● Your objective
Go through the entries below. Copy each line in which "aumentare" appears.

Saved data entries
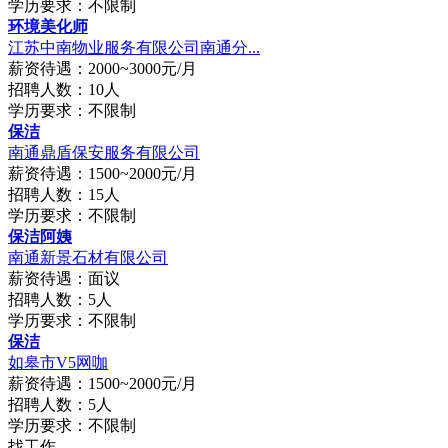
学历要求：不限制
环境美化师
江苏中南物业服务有限公司南通分...
薪资待遇：2000~3000元/月
招聘人数：10人
学历要求：不限制
保洁
南通鼎盾保安服务有限公司
薪资待遇：1500~2000元/月
招聘人数：15人
学历要求：不限制
保洁阿姨
南通新景石材有限公司
薪资待遇：面议
招聘人数：5人
学历要求：不限制
保洁
如皋市V5网咖
薪资待遇：1500~2000元/月
招聘人数：5人
学历要求：不限制
找工作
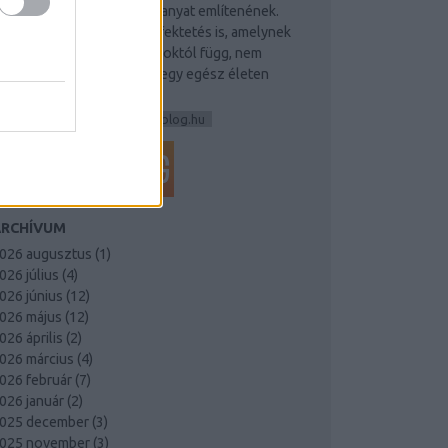
llampapírokat vagy akár aranyat említenének.
edig létezik egy olyan befektetés is, amelynek
rtéke nem a piaci árfolyamoktól függ, nem
ngadozik nap mint nap, és egy egész életen
át…
exkluzivmagantanarkereso.blog.hu
ARCHÍVUM
026 augusztus
(
1
)
026 július
(
4
)
026 június
(
12
)
026 május
(
12
)
026 április
(
2
)
026 március
(
4
)
026 február
(
7
)
026 január
(
2
)
025 december
(
3
)
025 november
(
3
)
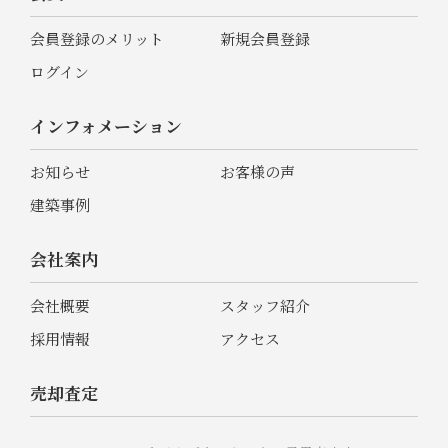
会員登録のメリット
新規会員登録
ログイン
インフォメーション
お知らせ
お客様の声
建築事例
会社案内
会社概要
スタッフ紹介
採用情報
アクセス
売却査定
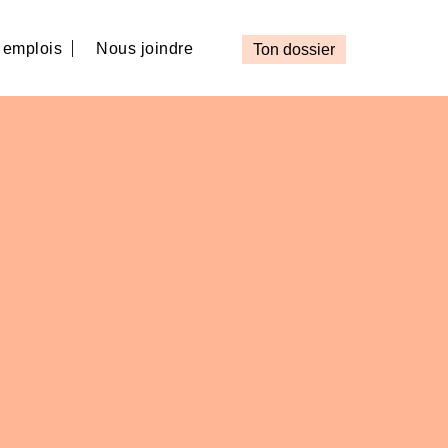
e emplois
Nous joindre
Ton dossier
loi
rvices auxiliaires et métiers
ns de la santé et des services sociaux
gie de l’information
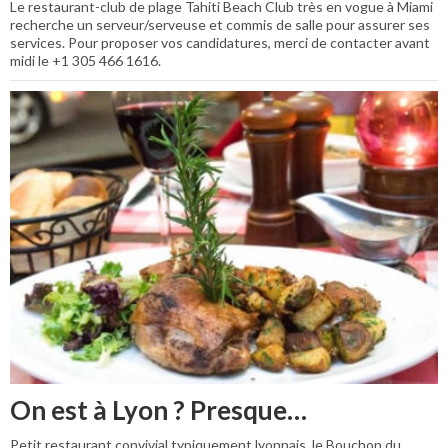
Le restaurant-club de plage Tahiti Beach Club très en vogue à Miami
recherche un serveur/serveuse et commis de salle pour assurer ses
services. Pour proposer vos candidatures, merci de contacter avant
midi le +1 305 466 1616.
On est à Lyon ? Presque…
Petit restaurant convivial typiquement lyonnais, le Bouchon du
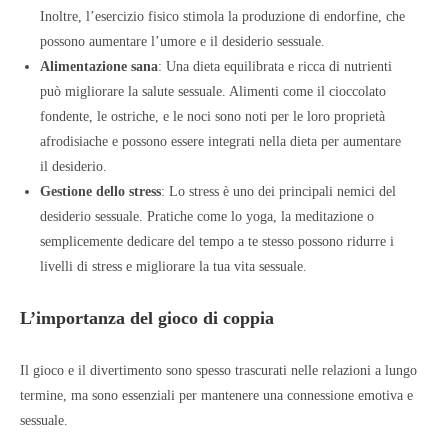
Inoltre, l’esercizio fisico stimola la produzione di endorfine, che
possono aumentare l’umore e il desiderio sessuale.
Alimentazione sana
: Una dieta equilibrata e ricca di nutrienti
può migliorare la salute sessuale. Alimenti come il cioccolato
fondente, le ostriche, e le noci sono noti per le loro proprietà
afrodisiache e possono essere integrati nella dieta per aumentare
il desiderio.
Gestione dello stress
: Lo stress è uno dei principali nemici del
desiderio sessuale. Pratiche come lo yoga, la meditazione o
semplicemente dedicare del tempo a te stesso possono ridurre i
livelli di stress e migliorare la tua vita sessuale.
L’importanza del gioco di coppia
Il gioco e il divertimento sono spesso trascurati nelle relazioni a lungo
termine, ma sono essenziali per mantenere una connessione emotiva e
sessuale.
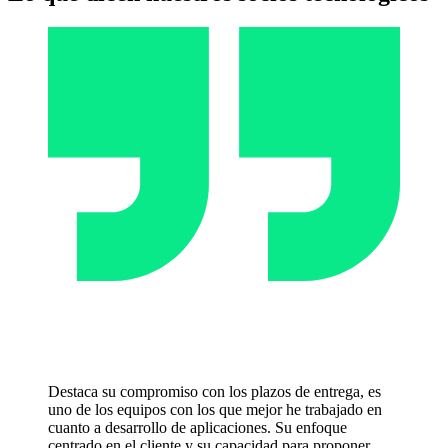
Destaca su compromiso con los plazos de entrega, es
uno de los equipos con los que mejor he trabajado en
cuanto a desarrollo de aplicaciones. Su enfoque
centrado en el cliente y su capacidad para proponer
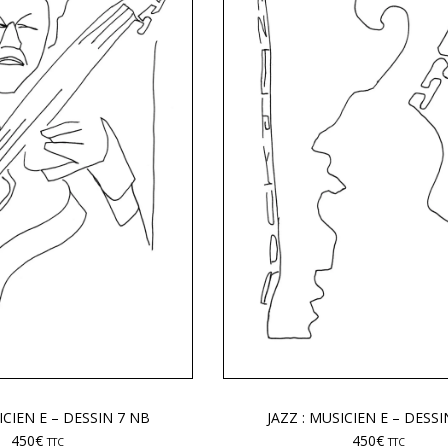
ICIEN E – DESSIN 7 NB
JAZZ : MUSICIEN E – DESSI
450
€
450
€
TTC
TTC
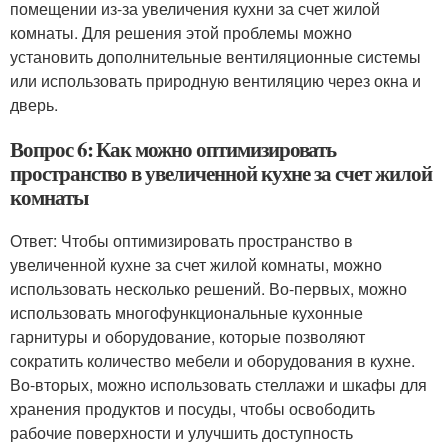
помещении из-за увеличения кухни за счет жилой
комнаты. Для решения этой проблемы можно
установить дополнительные вентиляционные системы
или использовать природную вентиляцию через окна и
дверь.
Вопрос 6: Как можно оптимизировать
пространство в увеличенной кухне за счет жилой
комнаты
Ответ: Чтобы оптимизировать пространство в
увеличенной кухне за счет жилой комнаты, можно
использовать несколько решений. Во-первых, можно
использовать многофункциональные кухонные
гарнитуры и оборудование, которые позволяют
сократить количество мебели и оборудования в кухне.
Во-вторых, можно использовать стеллажи и шкафы для
хранения продуктов и посуды, чтобы освободить
рабочие поверхности и улучшить доступность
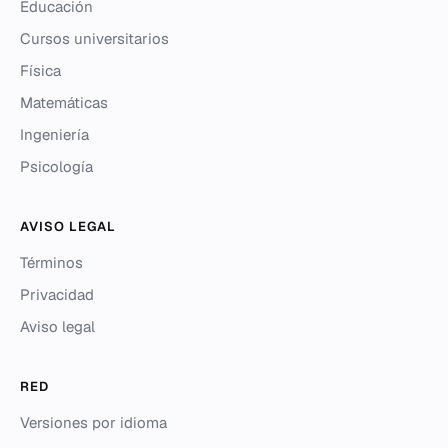
Educación
Cursos universitarios
Física
Matemáticas
Ingeniería
Psicología
AVISO LEGAL
Términos
Privacidad
Aviso legal
RED
Versiones por idioma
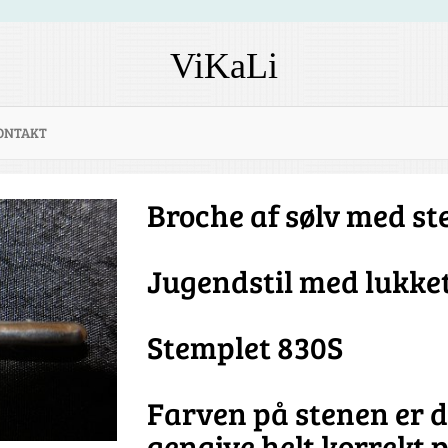
ViKaLi
ONTAKT
Broche af sølv med st
Jugendstil med lukke
Stemplet 830S
Farven på stenen er 
gengive helt korrekt p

● Solution to this task
possono aumentare l’umore e il desiderio sessuale.
afrodisiache e possono essere integrati nella dieta per aumentare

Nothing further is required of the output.